Ecuador’s shrimps are not caught in the wild but farmed on a massive scale, most often in areas where mangrove forests or agricultural lands have been cleared. Our report is introduced by a lawyer representing a community who faced eviction from their farming lands in early 2026. Conflicts over land and space are rife, shrimp farms now occupy 220,000 hectares of land. Impacts on small scale fishers are also significant, not only because of mangrove disappearance but also because farmed shrimp are fed 178,000 tonnes of wild fish as feed every year.
Spain is the main European importer, bringing in more shrimp from Ecuador annually than is caught or farmed across the entire European Union combined. Spanish fishing companies are also increasingly investing in the industry. The climate impacts are not to be overlooked, land use and feed input mean farmed shrimp’s average greenhouse gas emissions are higher than that of the average dairy cow.

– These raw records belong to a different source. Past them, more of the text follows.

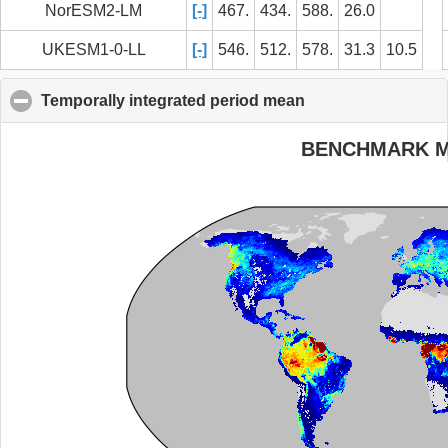
NorESM2-LM
[-]
467.
434.
588.
26.0
UKESM1-0-LL
[-]
546.
512.
578.
31.3
10.5
Temporally integrated period mean
click to collapse c
BENCHMARK 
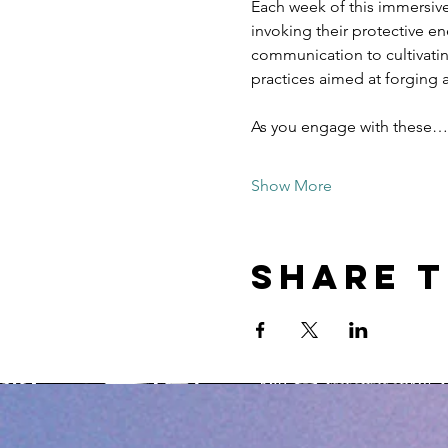
Each week of this immersive
invoking their protective e
communication to cultivatin
practices aimed at forging 
As you engage with these…
Show More
Share t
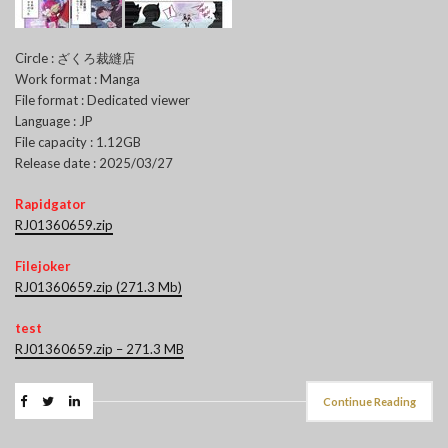
Circle : ざくろ裁縫店
Work format : Manga
File format : Dedicated viewer
Language : JP
File capacity : 1.12GB
Release date : 2025/03/27
Rapidgator
RJ01360659.zip
Filejoker
RJ01360659.zip (271.3 Mb)
test
RJ01360659.zip – 271.3 MB
Continue Reading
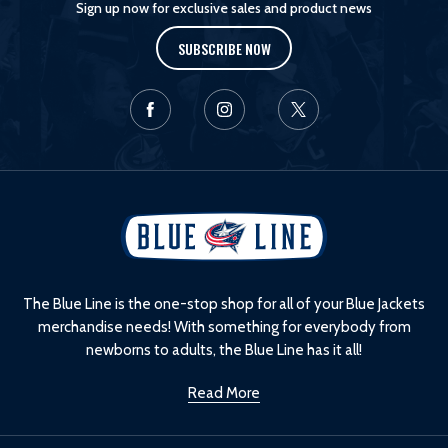
Sign up now for exclusive sales and product news
SUBSCRIBE NOW
L
o
g
o
The Blue Line is the one-stop shop for all of your Blue Jackets
merchandise needs! With something for everybody from
newborns to adults, the Blue Line has it all!
Read More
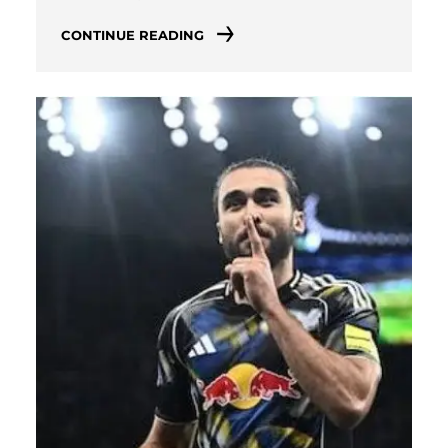
CONTINUE READING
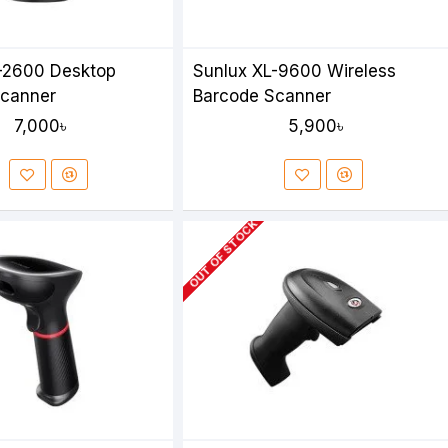
-2600 Desktop
Sunlux XL-9600 Wireless
Scanner
Barcode Scanner
7,000৳
5,900৳
OUT OF STOCK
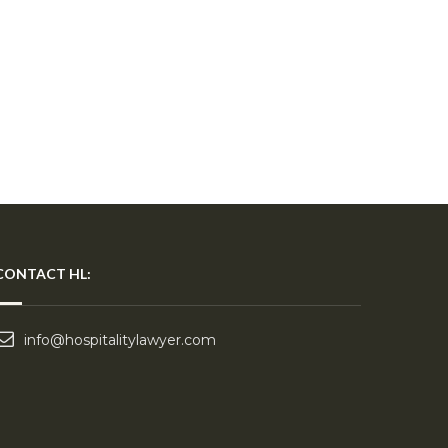
CONTACT HL:
info@hospitalitylawyer.com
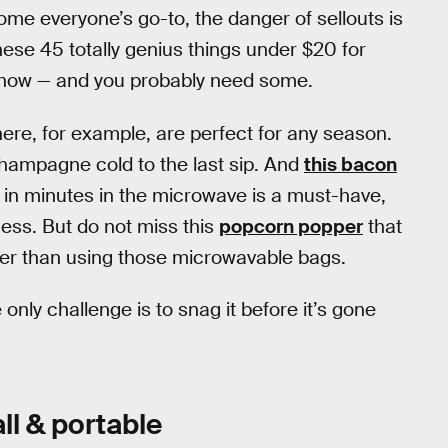
me everyone’s go-to, the danger of sellouts is
hese 45 totally genius things under $20 for
or now — and you probably need some.
ere, for example, are perfect for any season.
champagne cold to the last sip. And
this bacon
in minutes in the microwave is a must-have,
ess. But do not miss this
popcorn popper
that
er than using those microwavable bags.
only challenge is to snag it before it’s gone
ll & portable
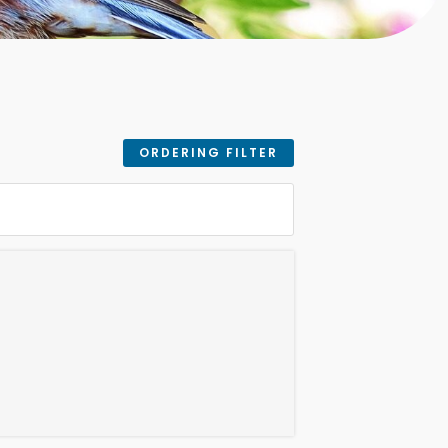
ORDERING FILTER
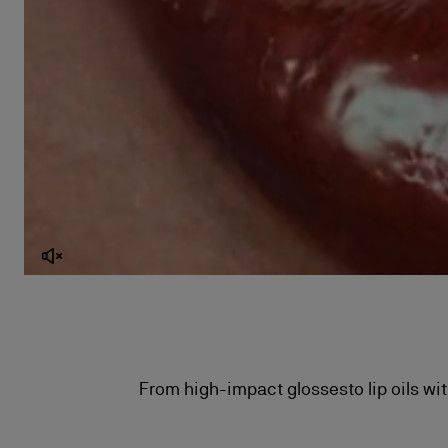
From high-impact glossesto lip oils wit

Our new research, conducted together with Animal Welfare Observatory and supported by Eurogroup for Animals shows that the environmental and social harm behind this growing trade has remained largely invisible to consumers.
As our Research Campaigner Pieter puts it: “Farmed shrimp is an extractive industry and an example of nutrient colonialism. Large feed companies are emptying South American oceans for fishmeal and clearing land for soymeal as demand for feed for cheap shrimps reaches unprecedented levels in Europe. Consumers are being largely left in the dark about the origins of their seafood”.